[RECORDS FOR THIS EXERCISE Boundary: Start]

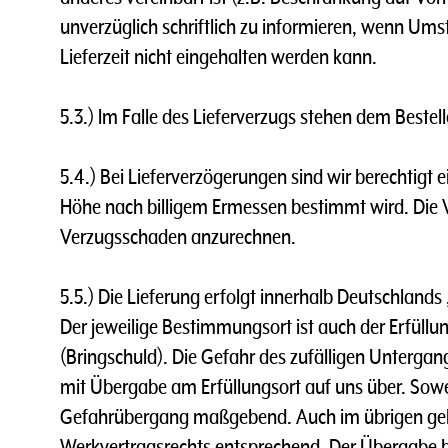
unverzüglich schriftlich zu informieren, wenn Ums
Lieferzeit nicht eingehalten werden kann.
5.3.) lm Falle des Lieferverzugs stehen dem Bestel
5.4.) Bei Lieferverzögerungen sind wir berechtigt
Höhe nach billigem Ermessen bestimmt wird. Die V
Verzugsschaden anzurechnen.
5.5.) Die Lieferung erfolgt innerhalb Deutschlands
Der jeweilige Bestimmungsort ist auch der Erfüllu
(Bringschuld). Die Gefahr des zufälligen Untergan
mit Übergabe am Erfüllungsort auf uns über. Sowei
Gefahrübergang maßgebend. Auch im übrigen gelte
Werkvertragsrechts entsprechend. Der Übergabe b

[RECORDS FOR THIS EXERCISE Boundary: End]
[RECORDS FOR THIS EXERCISE Boundary: Start]

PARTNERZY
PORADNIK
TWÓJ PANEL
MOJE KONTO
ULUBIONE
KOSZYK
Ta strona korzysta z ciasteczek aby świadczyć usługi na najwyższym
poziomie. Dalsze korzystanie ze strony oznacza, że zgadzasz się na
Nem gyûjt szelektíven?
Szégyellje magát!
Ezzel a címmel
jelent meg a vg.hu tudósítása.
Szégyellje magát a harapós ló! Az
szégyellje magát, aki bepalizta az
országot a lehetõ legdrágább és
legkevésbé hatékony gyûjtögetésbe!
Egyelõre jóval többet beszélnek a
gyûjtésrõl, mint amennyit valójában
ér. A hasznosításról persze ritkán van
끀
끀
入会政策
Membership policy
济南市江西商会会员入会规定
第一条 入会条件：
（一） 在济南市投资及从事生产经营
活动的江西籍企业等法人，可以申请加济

[RECORDS FOR THIS EXERCISE Boundary: End]
[RECORDS FOR THIS EXERCISE Boundary: Start]

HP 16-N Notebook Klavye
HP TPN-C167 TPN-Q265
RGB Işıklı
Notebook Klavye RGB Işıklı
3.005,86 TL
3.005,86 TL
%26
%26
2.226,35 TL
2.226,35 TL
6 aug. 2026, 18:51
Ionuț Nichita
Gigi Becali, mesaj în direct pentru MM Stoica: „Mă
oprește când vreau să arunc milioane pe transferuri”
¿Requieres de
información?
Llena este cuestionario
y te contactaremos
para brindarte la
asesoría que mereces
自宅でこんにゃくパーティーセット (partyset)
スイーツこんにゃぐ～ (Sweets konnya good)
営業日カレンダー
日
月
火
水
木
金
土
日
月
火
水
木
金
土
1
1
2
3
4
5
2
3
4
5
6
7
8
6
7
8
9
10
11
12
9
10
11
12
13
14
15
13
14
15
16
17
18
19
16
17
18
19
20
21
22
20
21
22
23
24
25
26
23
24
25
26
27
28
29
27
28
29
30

[RECORDS FOR THIS EXERCISE Boundary: End]

- **DESCRIPTION OF THE TASK**: If a line of the records above holds the string "Işıklı", count it; then state only how many such lines there are.

- **SOLUTION FOR THIS PROBLEM**: 2